Die Kostenentscheidung ergibt sich aus § 154 Abs. 2 VwGO, soweit der Berufungszulassungsantrag ohne Erfolg geblieben ist, im Übrigen folgt sie der Entscheidung im Berufung. Die Entscheidung über den Streitwert beruht auf §§ 52 Abs. 1 und 3, 47 Gerichtskostengesetz - GKG - in der ab dem 1. Juli 2004 geltenden Fassung des Kostenrechtsmodernisierungsgesetzes.

Dieser Beschluss ist unanfechtbar (§ 152 Abs. 1 VwGO und § 68 Abs. 1 Satz 4 i.V.m. § 66 Abs. 3 Satz 3 GKG).

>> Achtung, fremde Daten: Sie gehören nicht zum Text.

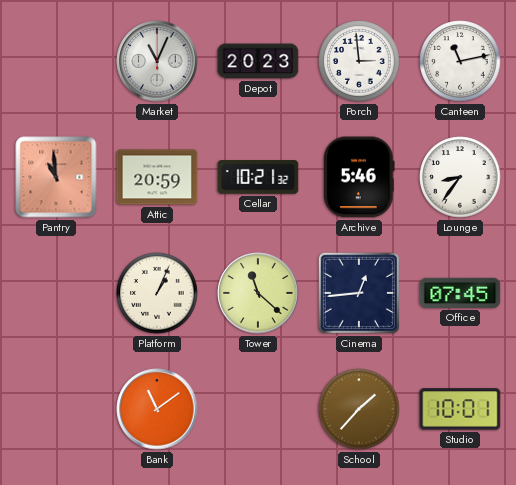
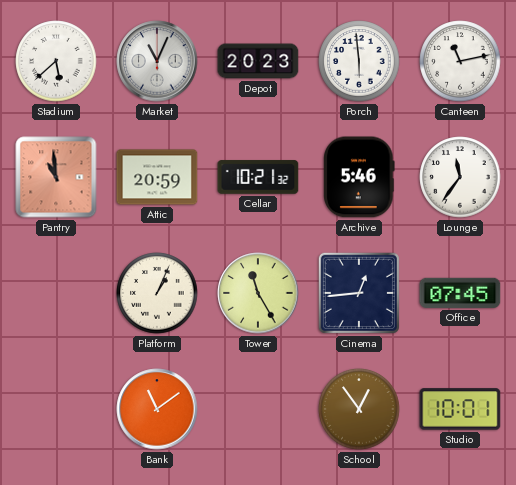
Stadium: none -> 5:38
Porch: 2:59 -> 5:59
Lounge: 8:36 -> 11:36
Tower: 11:22 -> 11:25
School: 1:37 -> 12:54
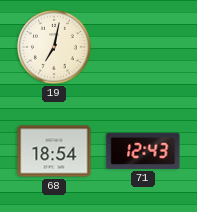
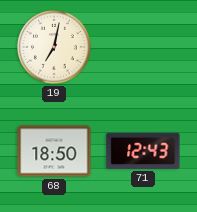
68: 18:54 -> 18:50
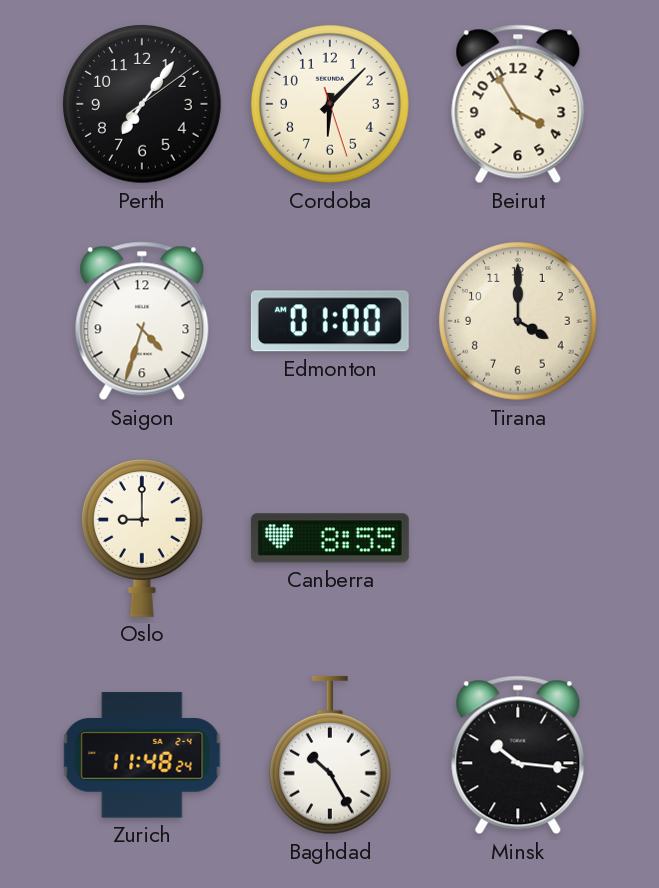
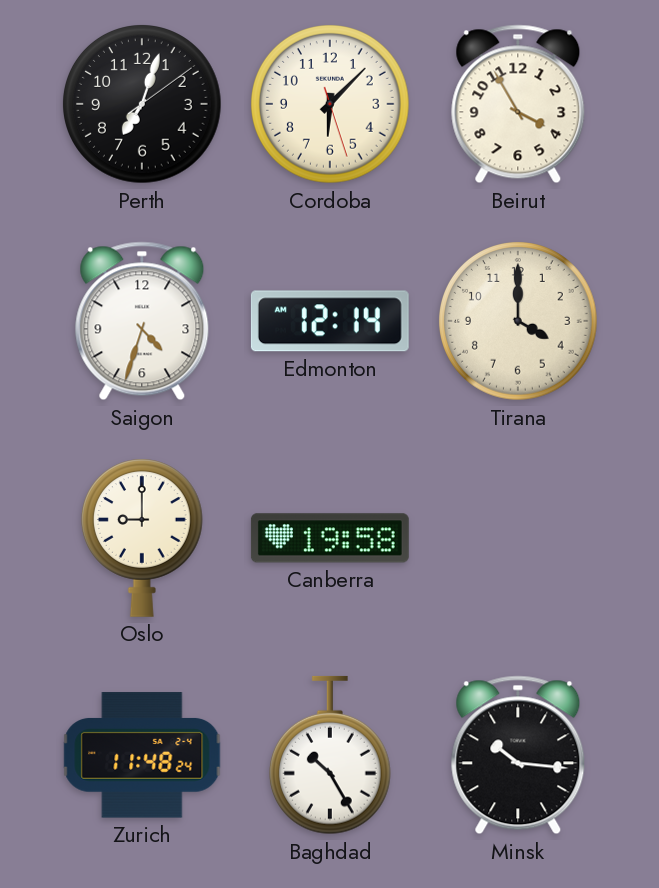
Perth: 7:06 -> 7:03
Edmonton: 01:00 -> 12:14
Canberra: 8:55 -> 19:58
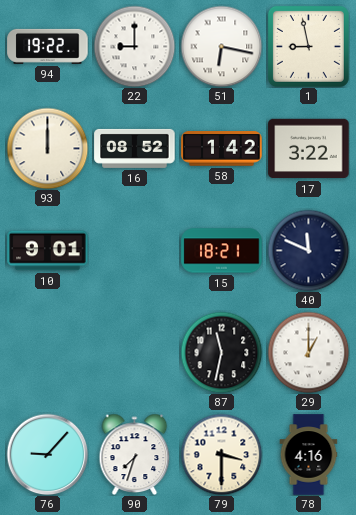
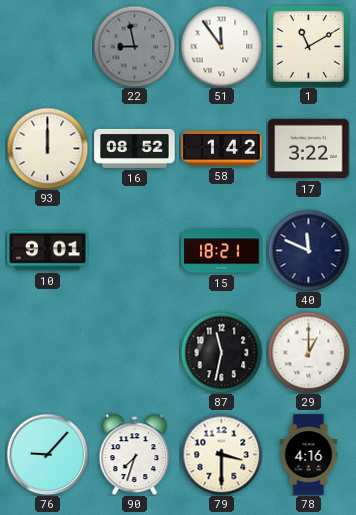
94: 19:22 -> none
22: 9:00 -> 8:58
22 dial: white -> grey
51: 6:17 -> 11:54
1: 8:58 -> 11:10
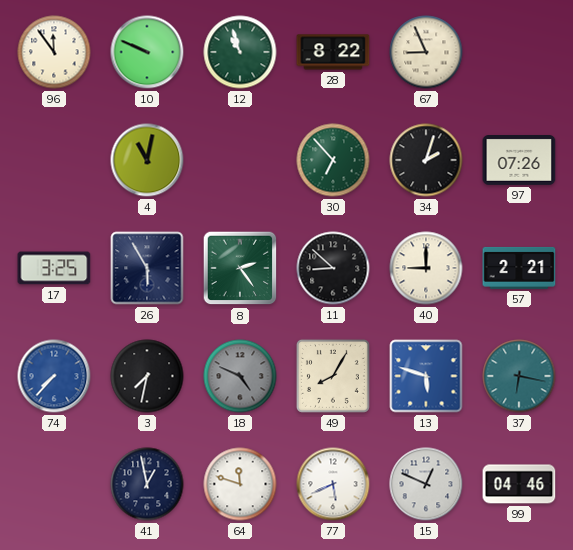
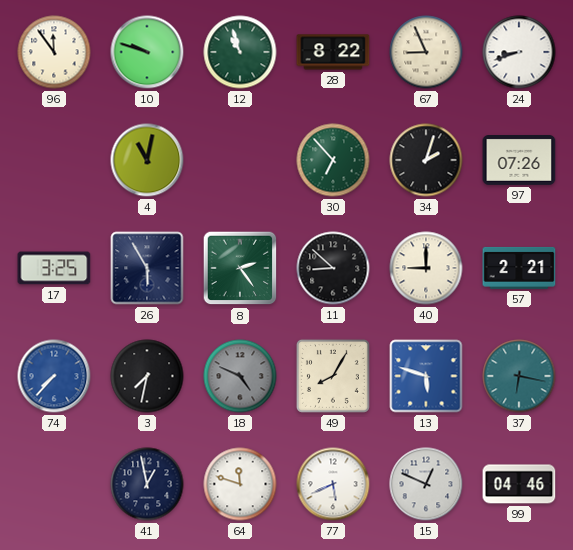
10: 9:49 -> 9:48
24: none -> 8:42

Es wird darauf hingewiesen, dass die Berufung innerhalb eines Monats nach Zustellung dieses Beschlusses zu begründen ist. Die Begründung ist beim Hessischen Verwaltungsgerichtshof einzureichen. Die Begründungsfrist kann auf einen vor ihrem Ablauf gestellten Antrag vom Vorsitzenden verlängert werden. Die Begründung muss einen bestimmten Antrag enthalten sowie die im Einzelnen anzuführenden Gründe der Anfechtung (Berufungsgründe). Mangelnd es an einem dieser Erfordernisse, so ist die Berufung unzulässig.